Book description
The Sunday Times Novel of the Year 'With The Stranger's Child, an
already remarkable talent unfurls into something spectacular' Sunday
Times In the late summer of 1913, George Sawle brings his Cambridge
friend Cecil Valance, a charismatic young poet, to visit his family
home. Filled with intimacies and confusions, the weekend will link the
families for ever, having the most lasting impact on George's
sixteen-year-old sister Daphne. As the decades pass, Daphne and those
around her endure startling changes in fortune and circumstance,
reputations rise and fall, secrets are revealed and hidden and the
events of that long-ago summer become part of a legendary story, told
and interpreted in different ways by successive generations.

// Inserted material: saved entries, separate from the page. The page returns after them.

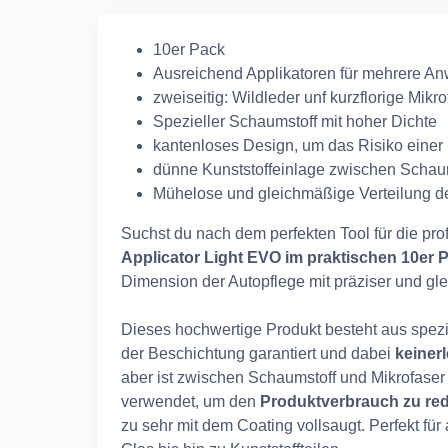
10er Pack
Ausreichend Applikatoren für mehrere 
zweiseitig: Wildleder unf kurzflorige Mikro
Spezieller Schaumstoff mit hoher Dichte
kantenloses Design, um das Risiko einer
dünne Kunststoffeinlage zwischen Schaum
Mühelose und gleichmäßige Verteilung d
Suchst du nach dem perfekten Tool für die pr
Applicator Light EVO im praktischen 10er 
Dimension der Autopflege mit präziser und 
Dieses hochwertige Produkt besteht aus spezi
der Beschichtung garantiert und dabei
keinerl
aber ist zwischen Schaumstoff und Mikrofaser
verwendet, um den
Produktverbrauch zu re
zu sehr mit dem Coating vollsaugt. Perfekt fü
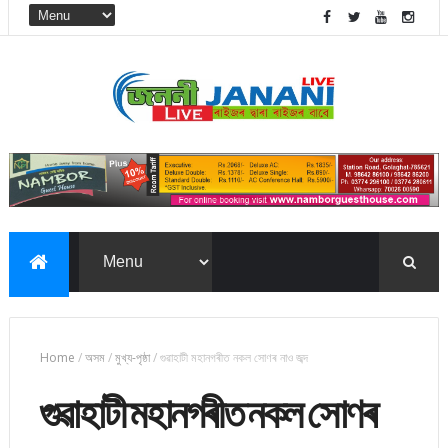
Home
/
অসম
/
মুখ্য-পৃষ্ঠা
/
গুৱাহাটী মহানগৰীত নকল সোণৰ নাও জব্দ
গুৱাহাটী মহানগৰীত নকল সোণৰ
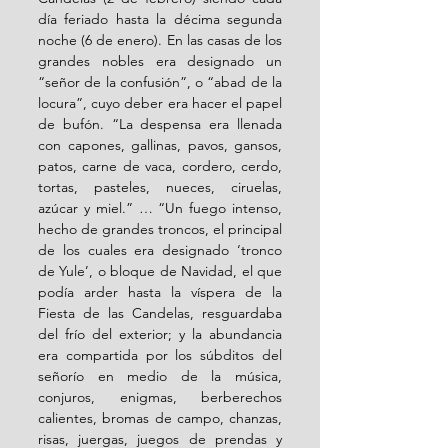
día feriado hasta la décima segunda 
noche (6 de enero). En las casas de los 
grandes nobles era designado un 
“señor de la confusión”, o “abad de la 
locura”, cuyo deber era hacer el papel 
de bufón. “La despensa era llenada 
con capones, gallinas, pavos, gansos, 
patos, carne de vaca, cordero, cerdo, 
tortas, pasteles, nueces, ciruelas, 
azúcar y miel.” … “Un fuego intenso, 
hecho de grandes troncos, el principal 
de los cuales era designado ‘tronco 
de Yule’, o bloque de Navidad, el que 
podía arder hasta la víspera de la 
Fiesta de las Candelas, resguardaba 
del frío del exterior; y la abundancia 
era compartida por los súbditos del 
señorío en medio de la música, 
conjuros, enigmas, berberechos 
calientes, bromas de campo, chanzas, 
risas, juergas, juegos de prendas y 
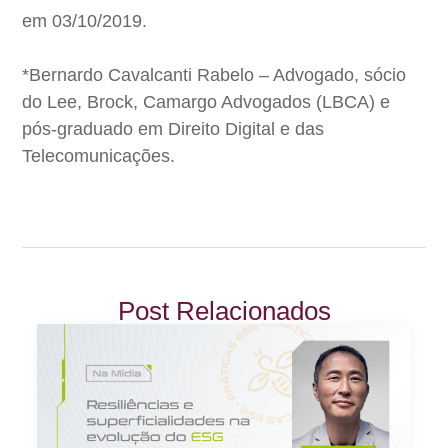
em 03/10/2019.
*Bernardo Cavalcanti Rabelo – Advogado, sócio
do Lee, Brock, Camargo Advogados (LBCA) e
pós-graduado em Direito Digital e das
Telecomunicações.
Post Relacionados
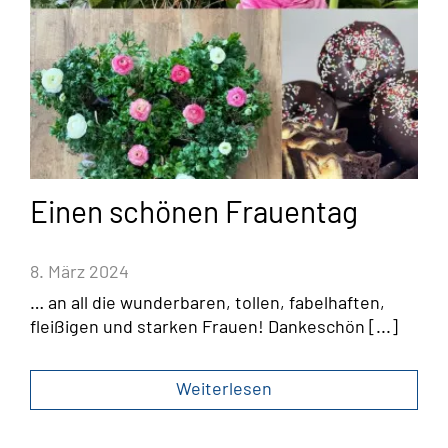
Einen schönen Frauentag
8. März 2024
… an all die wunderbaren, tollen, fabelhaften,
fleißigen und starken Frauen! Dankeschön [...]
Weiterlesen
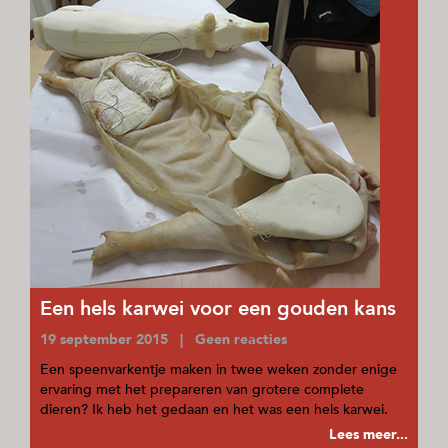
Een hels karwei voor een gouden kans
19 september 2015 | Geen reacties
Een speenvarkentje maken in twee weken zonder enige
ervaring met het prepareren van grotere complete
dieren? Ik heb het gedaan en het was een hels karwei.
Lees meer...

Powerful,
absorbing and richly comic, The Stranger's Child is a masterly
exploration of English culture, taste and attitudes over a century of
change. 'I would compare the novel to Middlemarch . . . a remarkable,
unmissable achievement' Independent 'Magnificent . . . universally
acclaimed as the best novel of the year' Philip Hensher
Alan Hollinghurst is the author of four previous novels, The
Swimming-Pool Library, The Folding Star, The Spell and
The Line of Beauty. He has received the Somerset Maugham
Award, the James Tait Black Memorial Prize for Fiction and the 2004
Man Booker Prize. He lives in London.